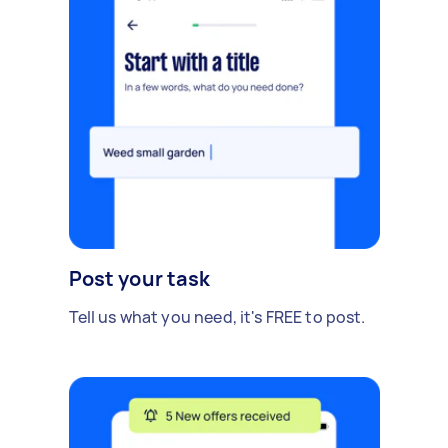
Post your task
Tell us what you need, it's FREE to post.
==
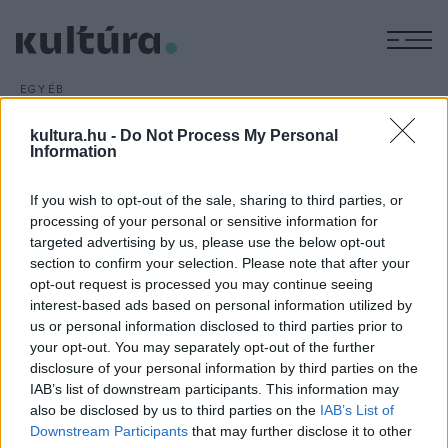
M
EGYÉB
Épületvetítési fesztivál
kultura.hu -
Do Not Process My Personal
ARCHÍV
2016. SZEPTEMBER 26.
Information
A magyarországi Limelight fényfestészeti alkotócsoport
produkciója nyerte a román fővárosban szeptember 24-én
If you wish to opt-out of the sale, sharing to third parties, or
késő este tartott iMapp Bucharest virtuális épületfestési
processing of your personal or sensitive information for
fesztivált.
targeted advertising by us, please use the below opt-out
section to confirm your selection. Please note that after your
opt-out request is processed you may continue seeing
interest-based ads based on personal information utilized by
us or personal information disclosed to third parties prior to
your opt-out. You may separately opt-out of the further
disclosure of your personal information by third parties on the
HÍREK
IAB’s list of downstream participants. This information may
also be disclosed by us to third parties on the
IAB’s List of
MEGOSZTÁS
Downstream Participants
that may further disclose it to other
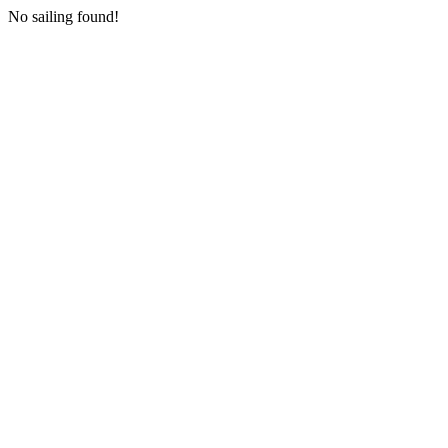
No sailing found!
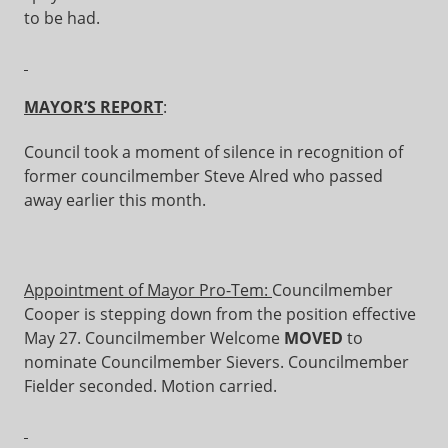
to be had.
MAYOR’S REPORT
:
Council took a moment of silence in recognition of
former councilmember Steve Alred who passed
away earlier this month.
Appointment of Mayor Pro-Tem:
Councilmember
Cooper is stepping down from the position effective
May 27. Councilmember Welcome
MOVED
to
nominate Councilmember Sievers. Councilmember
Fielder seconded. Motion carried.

> _WORK REQUIRED_
Reproduce the entries exactly, from the line with "If you wish" to the line with "Fielder seconded. Motion carried.", both lines included, keeping no pictures.

> _ANSWER SPACE_
If you wish to opt-out of the sale, sharing to third parties, or
késő este tartott iMapp Bucharest virtuális épületfestési
processing of your personal or sensitive information for
fesztivált.
targeted advertising by us, please use the below opt-out
section to confirm your selection. Please note that after your
opt-out request is processed you may continue seeing
interest-based ads based on personal information utilized by
us or personal information disclosed to third parties prior to
your opt-out. You may separately opt-out of the further
disclosure of your personal information by third parties on the
HÍREK
IAB’s list of downstream participants. This information may
also be disclosed by us to third parties on the
IAB’s List of
MEGOSZTÁS
Downstream Participants
that may further disclose it to other
No sailing found!
to be had.
MAYOR’S REPORT
:
Council took a moment of silence in recognition of
former councilmember Steve Alred who passed
away earlier this month.
Appointment of Mayor Pro-Tem:
Councilmember
Cooper is stepping down from the position effective
May 27. Councilmember Welcome
MOVED
to
nominate Councilmember Sievers. Councilmember
Fielder seconded. Motion carried.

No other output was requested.